▶ [Task goal]: Show every line of the data that contains the string "German".

Recorded data
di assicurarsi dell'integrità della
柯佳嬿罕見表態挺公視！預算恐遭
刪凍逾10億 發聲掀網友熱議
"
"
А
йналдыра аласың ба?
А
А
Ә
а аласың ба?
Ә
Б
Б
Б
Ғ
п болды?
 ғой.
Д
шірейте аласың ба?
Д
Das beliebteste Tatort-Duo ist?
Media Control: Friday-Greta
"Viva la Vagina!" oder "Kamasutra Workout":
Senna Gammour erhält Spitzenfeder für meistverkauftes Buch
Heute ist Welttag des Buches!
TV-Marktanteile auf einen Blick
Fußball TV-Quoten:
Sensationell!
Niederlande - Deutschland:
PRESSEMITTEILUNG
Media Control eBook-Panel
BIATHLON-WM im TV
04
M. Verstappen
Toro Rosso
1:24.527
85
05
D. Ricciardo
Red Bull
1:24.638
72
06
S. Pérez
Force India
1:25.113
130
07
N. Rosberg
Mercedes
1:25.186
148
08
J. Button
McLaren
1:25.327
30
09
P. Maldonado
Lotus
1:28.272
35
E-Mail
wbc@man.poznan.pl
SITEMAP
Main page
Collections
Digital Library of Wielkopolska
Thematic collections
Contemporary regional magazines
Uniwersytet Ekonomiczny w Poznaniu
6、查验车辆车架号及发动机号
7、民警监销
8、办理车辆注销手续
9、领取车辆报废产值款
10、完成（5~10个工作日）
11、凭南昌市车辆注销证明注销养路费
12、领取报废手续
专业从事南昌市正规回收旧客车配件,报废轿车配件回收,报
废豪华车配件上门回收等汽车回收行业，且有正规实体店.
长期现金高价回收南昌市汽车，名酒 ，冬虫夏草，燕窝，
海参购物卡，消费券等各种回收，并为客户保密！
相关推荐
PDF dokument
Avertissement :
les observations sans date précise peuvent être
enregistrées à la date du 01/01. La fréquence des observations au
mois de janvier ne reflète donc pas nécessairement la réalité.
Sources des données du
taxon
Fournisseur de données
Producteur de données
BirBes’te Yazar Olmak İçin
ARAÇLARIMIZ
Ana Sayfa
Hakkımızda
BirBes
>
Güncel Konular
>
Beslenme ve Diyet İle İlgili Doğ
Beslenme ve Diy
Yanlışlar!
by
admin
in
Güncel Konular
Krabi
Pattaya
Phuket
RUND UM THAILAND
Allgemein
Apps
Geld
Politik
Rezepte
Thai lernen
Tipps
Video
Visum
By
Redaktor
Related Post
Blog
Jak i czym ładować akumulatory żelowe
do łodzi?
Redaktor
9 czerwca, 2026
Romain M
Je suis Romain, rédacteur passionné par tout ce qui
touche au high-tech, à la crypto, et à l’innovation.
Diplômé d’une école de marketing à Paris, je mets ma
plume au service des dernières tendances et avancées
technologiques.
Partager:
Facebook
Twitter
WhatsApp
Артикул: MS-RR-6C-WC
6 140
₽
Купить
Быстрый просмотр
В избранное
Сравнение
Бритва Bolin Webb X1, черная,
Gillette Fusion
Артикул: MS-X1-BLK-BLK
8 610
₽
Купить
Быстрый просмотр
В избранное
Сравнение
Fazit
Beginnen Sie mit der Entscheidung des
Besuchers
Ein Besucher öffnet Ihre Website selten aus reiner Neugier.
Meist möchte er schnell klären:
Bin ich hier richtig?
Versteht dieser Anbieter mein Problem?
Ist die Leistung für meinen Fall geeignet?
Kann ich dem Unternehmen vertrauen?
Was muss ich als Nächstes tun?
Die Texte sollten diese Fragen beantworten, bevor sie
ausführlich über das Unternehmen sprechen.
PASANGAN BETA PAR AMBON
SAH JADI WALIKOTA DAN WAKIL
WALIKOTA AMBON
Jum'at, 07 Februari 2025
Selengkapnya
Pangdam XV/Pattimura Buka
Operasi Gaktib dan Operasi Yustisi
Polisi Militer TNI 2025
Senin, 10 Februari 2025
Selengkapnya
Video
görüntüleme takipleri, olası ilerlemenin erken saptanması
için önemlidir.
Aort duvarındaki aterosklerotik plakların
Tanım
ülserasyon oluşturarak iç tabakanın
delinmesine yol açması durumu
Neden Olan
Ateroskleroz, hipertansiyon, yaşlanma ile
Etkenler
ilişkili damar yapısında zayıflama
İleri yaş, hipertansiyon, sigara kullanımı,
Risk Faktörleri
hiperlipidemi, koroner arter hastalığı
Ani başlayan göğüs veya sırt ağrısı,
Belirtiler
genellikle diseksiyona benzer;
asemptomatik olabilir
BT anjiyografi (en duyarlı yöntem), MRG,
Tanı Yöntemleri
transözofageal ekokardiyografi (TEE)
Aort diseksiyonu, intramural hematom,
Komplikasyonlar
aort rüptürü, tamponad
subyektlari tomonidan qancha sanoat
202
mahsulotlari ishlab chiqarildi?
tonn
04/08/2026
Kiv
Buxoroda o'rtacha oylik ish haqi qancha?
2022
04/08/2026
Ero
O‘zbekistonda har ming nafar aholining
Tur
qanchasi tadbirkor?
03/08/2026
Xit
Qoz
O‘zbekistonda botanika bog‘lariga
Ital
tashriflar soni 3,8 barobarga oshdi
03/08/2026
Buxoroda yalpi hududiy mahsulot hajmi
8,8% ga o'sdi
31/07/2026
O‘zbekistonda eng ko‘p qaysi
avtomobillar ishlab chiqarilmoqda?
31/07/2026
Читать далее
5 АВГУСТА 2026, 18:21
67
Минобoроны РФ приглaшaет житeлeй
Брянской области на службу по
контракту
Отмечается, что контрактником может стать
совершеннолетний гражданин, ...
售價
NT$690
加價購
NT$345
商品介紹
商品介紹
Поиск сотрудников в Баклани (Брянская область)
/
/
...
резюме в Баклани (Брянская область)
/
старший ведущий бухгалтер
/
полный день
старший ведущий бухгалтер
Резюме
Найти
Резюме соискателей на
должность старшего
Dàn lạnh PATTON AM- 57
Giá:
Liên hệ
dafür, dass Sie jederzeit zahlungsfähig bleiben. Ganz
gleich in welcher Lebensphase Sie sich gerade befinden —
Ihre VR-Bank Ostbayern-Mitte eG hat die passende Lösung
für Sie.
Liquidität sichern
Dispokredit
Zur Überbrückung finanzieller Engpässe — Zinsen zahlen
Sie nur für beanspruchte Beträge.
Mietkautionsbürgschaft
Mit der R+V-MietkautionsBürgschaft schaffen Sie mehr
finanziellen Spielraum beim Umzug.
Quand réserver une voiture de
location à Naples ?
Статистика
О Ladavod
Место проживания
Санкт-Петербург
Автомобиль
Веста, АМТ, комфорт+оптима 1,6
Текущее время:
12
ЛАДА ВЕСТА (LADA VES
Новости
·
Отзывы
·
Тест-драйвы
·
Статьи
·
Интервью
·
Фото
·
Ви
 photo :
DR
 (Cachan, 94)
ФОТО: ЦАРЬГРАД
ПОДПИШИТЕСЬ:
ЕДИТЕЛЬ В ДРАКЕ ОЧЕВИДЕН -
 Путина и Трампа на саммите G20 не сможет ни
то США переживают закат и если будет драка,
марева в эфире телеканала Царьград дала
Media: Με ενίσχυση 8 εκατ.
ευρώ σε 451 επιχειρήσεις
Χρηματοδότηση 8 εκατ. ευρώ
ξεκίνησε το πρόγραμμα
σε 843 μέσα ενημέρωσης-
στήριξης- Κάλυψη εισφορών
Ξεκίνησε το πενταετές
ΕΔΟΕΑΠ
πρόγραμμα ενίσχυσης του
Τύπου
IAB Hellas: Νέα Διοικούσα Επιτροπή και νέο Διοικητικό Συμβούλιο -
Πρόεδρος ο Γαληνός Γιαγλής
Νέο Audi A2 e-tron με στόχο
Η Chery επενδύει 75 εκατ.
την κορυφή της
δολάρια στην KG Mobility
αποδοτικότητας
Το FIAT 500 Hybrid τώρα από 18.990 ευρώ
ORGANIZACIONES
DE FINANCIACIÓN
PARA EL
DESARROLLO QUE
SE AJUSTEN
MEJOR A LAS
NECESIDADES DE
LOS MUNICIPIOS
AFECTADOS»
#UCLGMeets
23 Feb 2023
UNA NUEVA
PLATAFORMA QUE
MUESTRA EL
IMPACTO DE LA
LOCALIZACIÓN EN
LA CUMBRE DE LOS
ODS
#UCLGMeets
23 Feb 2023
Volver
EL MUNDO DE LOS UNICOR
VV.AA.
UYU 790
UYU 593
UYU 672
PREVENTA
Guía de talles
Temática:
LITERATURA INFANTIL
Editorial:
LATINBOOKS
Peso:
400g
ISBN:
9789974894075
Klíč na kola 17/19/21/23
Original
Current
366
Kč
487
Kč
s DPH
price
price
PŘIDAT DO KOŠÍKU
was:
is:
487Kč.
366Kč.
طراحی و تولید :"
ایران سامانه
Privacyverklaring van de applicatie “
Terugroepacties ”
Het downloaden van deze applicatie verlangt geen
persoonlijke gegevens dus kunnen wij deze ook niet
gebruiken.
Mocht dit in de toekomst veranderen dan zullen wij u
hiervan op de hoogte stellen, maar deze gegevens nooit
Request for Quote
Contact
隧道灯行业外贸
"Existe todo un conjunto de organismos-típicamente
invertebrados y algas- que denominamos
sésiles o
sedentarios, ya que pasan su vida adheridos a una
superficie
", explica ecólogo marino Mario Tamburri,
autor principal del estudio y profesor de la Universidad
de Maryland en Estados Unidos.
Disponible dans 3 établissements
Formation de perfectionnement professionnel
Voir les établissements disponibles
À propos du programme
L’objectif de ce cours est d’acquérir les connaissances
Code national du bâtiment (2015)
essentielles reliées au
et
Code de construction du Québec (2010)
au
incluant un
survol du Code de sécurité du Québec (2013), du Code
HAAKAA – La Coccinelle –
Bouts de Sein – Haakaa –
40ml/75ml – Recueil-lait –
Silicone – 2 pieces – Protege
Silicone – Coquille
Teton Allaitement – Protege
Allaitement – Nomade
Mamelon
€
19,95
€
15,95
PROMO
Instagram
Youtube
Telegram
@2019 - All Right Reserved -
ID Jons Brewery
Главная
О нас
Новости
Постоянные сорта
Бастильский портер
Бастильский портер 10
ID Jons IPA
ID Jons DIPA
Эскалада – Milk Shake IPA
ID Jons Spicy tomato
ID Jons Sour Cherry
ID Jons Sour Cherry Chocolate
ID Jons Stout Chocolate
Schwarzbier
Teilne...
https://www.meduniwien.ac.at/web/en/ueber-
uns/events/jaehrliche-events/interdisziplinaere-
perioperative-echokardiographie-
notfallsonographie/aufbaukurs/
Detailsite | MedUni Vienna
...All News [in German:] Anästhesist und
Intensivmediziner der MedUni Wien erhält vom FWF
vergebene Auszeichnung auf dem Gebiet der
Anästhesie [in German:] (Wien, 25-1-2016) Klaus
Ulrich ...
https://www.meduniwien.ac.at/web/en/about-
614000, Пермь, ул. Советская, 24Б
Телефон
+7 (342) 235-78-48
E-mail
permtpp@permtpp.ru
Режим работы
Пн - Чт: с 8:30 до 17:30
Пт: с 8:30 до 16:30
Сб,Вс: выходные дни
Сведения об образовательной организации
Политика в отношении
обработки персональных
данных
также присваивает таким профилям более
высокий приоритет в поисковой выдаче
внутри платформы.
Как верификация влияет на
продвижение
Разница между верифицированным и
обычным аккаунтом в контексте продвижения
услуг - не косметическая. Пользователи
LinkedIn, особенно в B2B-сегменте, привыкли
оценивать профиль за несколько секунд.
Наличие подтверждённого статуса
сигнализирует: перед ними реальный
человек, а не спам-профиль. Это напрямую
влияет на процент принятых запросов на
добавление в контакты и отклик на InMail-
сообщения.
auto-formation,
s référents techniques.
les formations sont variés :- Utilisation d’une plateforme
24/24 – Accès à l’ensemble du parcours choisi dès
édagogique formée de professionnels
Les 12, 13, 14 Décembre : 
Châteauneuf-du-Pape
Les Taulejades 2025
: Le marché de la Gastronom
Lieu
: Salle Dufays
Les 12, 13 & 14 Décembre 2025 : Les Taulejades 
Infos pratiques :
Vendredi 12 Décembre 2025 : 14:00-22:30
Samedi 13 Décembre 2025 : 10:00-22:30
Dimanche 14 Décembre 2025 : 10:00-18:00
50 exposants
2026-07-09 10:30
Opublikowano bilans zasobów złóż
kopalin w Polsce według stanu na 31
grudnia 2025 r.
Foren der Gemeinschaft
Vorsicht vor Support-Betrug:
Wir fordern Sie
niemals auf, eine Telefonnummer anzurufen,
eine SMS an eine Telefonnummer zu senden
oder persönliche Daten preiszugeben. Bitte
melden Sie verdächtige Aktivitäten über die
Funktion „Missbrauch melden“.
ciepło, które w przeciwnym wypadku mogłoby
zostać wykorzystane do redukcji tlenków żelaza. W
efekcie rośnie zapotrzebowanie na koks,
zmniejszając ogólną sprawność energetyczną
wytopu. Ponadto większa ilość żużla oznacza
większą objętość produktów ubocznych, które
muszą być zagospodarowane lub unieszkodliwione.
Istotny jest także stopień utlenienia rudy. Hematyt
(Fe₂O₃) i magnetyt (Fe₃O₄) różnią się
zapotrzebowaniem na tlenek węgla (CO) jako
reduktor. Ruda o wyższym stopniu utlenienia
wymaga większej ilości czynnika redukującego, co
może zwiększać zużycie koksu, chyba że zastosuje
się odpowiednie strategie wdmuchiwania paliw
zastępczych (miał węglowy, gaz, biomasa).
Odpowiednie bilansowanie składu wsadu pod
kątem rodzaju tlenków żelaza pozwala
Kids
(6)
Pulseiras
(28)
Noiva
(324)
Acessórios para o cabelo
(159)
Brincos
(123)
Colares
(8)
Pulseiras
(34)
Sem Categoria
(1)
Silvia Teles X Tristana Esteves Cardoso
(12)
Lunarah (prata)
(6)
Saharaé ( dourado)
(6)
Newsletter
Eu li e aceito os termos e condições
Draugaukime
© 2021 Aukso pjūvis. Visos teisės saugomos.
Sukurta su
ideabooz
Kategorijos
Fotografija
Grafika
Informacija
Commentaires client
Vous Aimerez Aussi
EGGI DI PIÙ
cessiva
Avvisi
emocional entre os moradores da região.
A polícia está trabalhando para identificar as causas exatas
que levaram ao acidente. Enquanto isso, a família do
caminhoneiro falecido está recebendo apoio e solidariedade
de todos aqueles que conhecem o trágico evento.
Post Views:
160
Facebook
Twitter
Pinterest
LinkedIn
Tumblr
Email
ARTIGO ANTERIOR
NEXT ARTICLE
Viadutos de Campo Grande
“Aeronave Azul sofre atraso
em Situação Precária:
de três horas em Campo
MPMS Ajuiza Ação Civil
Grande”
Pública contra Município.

▶ [Task answer]:
...All News [in German:] Anästhesist und
Anästhesie [in German:] (Wien, 25-1-2016) Klaus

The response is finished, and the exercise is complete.